_DATA SUPPLIED_

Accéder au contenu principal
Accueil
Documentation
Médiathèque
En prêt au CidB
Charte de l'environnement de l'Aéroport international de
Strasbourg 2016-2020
* * *
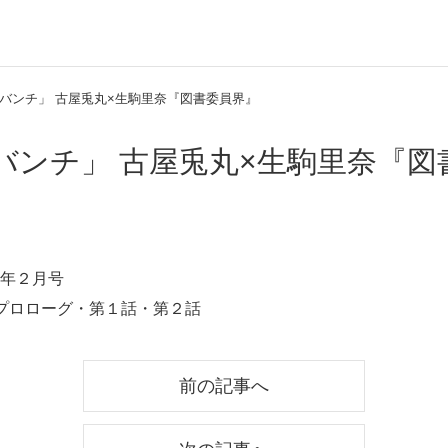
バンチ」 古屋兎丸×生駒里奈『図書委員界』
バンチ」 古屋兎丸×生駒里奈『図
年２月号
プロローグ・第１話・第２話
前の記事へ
==
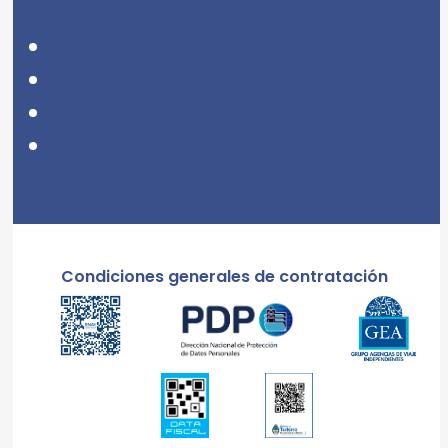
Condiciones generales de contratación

_WHAT YOU ARE ASKED TO DO_
Could you set down, word for word, only the lines above from the line with "Accéder au contenu principal" to the line with "Strasbourg 2016-2020", including both?

_WRITTEN RESPONSE_
Accéder au contenu principal
Accueil
Documentation
Médiathèque
En prêt au CidB
Charte de l'environnement de l'Aéroport international de
Strasbourg 2016-2020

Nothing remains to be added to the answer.